I had written (posts), generally in fits of inspiration (and desperation). Several at one time, and then nothing for weeks. The writing came easily to me, I was 9 again, and loving it.

For 12 months it became my private place to share (with no one other than myself) my frustration and ramblings, the ridiculous and the comforting. And surprisingly it provided a place to find some peace and equilibrium;

because when it all stays in my head, the incessant chatter is overwhelming and nothing makes sense

Puddles & Play

I had no plan on my approach. Whether to be completely objective sharing the latest in scientific research into Chronic Fatigue, Fibromyalgia or Lupus, or whether I would be uber-positive and annoyingly optimistic (unlike me) trying to convince myself or others that life with a chronic disease can be rich and fulfilling.
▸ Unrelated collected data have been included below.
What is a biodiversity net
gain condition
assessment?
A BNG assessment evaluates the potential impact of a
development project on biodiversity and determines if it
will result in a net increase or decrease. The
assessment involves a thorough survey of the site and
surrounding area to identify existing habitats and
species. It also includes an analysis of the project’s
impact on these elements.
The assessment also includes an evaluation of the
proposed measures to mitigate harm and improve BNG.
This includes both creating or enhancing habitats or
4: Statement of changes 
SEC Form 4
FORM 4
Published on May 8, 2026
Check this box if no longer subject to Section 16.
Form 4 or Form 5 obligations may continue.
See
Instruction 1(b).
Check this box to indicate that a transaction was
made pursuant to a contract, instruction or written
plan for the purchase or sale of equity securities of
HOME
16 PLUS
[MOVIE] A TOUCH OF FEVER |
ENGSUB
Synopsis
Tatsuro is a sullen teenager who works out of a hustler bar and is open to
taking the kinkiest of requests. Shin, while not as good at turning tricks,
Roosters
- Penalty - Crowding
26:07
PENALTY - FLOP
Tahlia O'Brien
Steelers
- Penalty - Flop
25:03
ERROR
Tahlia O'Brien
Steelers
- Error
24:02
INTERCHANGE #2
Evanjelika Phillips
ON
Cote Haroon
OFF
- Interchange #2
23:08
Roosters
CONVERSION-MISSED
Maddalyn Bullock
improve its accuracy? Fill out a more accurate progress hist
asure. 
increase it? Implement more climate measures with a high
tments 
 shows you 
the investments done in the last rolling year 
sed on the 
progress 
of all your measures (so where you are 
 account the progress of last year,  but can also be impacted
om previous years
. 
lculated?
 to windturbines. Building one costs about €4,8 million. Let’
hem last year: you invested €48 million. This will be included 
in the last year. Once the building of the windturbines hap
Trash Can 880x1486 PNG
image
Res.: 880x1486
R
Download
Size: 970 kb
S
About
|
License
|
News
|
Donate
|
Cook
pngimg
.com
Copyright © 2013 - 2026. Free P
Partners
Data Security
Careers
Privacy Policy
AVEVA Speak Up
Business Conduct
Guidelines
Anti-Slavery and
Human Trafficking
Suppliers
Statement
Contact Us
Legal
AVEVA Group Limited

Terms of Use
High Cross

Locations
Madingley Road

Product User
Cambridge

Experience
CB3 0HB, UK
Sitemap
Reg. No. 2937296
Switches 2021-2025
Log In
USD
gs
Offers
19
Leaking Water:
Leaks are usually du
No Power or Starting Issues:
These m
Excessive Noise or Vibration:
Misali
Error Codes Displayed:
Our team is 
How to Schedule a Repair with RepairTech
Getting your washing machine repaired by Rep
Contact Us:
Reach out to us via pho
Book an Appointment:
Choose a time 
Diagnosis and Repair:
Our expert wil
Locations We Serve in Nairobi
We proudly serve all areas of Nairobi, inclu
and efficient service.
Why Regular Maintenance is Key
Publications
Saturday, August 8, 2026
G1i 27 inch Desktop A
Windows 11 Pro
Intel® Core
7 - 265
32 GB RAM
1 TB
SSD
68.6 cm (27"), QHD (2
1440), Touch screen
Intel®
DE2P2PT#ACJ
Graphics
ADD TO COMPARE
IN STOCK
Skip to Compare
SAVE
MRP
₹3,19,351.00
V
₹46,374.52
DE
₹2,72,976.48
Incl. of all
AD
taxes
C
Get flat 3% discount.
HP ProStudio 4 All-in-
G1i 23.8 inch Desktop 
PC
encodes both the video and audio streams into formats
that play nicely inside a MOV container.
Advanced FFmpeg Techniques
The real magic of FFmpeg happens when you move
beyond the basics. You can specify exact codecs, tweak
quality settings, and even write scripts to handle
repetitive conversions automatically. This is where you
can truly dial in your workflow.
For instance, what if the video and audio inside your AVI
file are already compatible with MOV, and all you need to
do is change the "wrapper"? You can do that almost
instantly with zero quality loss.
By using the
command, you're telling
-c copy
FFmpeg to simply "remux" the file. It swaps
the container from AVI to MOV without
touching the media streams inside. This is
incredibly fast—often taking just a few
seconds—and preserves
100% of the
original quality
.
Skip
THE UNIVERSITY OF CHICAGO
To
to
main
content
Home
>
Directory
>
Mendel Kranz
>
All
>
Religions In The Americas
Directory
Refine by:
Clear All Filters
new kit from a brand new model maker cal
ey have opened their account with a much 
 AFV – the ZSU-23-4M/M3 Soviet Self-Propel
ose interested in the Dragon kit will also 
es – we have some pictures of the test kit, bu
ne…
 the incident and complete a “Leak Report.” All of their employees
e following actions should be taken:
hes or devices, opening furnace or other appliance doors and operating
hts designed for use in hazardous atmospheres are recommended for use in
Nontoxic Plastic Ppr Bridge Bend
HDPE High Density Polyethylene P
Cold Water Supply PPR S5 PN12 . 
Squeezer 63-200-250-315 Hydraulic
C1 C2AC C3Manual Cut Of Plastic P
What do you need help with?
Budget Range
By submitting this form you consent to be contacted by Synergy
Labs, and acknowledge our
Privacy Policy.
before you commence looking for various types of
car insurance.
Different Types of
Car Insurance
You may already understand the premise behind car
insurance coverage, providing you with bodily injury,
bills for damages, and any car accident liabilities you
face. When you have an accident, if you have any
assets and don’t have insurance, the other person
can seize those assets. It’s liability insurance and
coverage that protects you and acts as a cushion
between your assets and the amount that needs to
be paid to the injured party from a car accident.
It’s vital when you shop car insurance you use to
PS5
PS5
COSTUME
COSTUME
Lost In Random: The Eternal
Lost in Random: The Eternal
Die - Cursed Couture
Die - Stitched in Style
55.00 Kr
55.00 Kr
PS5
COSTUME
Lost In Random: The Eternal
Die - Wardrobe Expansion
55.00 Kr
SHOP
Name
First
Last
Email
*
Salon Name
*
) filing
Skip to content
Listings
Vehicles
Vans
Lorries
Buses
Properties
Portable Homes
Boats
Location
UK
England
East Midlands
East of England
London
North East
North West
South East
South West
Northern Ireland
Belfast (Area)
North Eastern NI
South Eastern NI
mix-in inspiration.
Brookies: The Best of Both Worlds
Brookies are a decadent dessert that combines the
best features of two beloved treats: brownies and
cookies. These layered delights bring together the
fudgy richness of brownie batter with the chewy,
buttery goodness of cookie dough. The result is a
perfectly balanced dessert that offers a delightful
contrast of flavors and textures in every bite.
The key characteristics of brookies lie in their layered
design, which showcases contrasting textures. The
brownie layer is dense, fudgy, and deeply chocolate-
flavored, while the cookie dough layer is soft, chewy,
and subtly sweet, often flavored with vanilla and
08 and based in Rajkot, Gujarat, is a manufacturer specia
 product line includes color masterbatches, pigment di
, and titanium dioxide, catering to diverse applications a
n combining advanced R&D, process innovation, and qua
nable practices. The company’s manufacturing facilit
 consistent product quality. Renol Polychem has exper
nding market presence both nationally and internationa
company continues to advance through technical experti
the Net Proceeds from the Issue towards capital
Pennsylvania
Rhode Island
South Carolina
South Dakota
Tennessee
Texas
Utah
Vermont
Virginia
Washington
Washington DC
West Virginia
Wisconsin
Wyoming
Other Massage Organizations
I’m still struggling with that one.

I didn’t plan to share my deepest and darkest days, because I was (and still am) afraid if I actually admit to it, and feel the pain in its fullest and most terrifying grandeur, that it will envelop me and I’m afraid I won’t be able to find a way to get up and into enough air, let alone find the strength to get out of it.

I just planned on being…I don’t know…just plain old honest. And ultimately, much to my surprise and dismay, vulnerable.

An emotion I had been keeping well-guarded for most of my life.

And in the moments of doubt, sprinkled with troll-associated terror, I kept reminding myself “who knows if anyone will read it anyway?”

So I hit publish. Privately. Quietly. Sharing only with those closest to me. Scared to death that they would think it was boring, unengaging or even worse “I’ve heard this all before.”

And out they go. One at a time. As the tightness in my throat clenches hard and the pain in my chest rises until I feel like I’m going to choke or hurl; every time I hit publish.

And then it comes. Like clockwork.

Texts. Phone Calls. Tears.

Emails.  Likes. Joy.

Comments. Engagement. Relief.

From people I know and most surprisingly from those I don’t.

It’s a rollercoaster of feelings I don’t quite understand. A mix of terror and sublime bliss. Trepidation and exultation. And it all happens out there, within moments, completely out of my control.

My writing is a little more stable now. There are no fits of inspiration, I notice a story in almost every interaction I have. It’s just the courage to jump on that rollercoaster which still terrifies me.

And I realise that this funny little thing called life is rather persistent, forever trying to remind me to slow down, to observe, to share and to enjoy.

So as I take my morning walk with Franki, as I sit at yet another doctor’s office, and as I struggle with a downward dog, some days more than others, I remind myself to step back. Store the memory. Feel the anxiety and the fear.

Let it marinate, but don’t let it stew.

And when I’m ready, bring it back and toss it around like a good Greek salad and write. And in time, find the courage to publish.

So thank you for indulging me and sharing in my exploration.

Without your likes, your comments, your high-fives…my search for a daily scoop of fibre, comes much easier than I ever thought possible.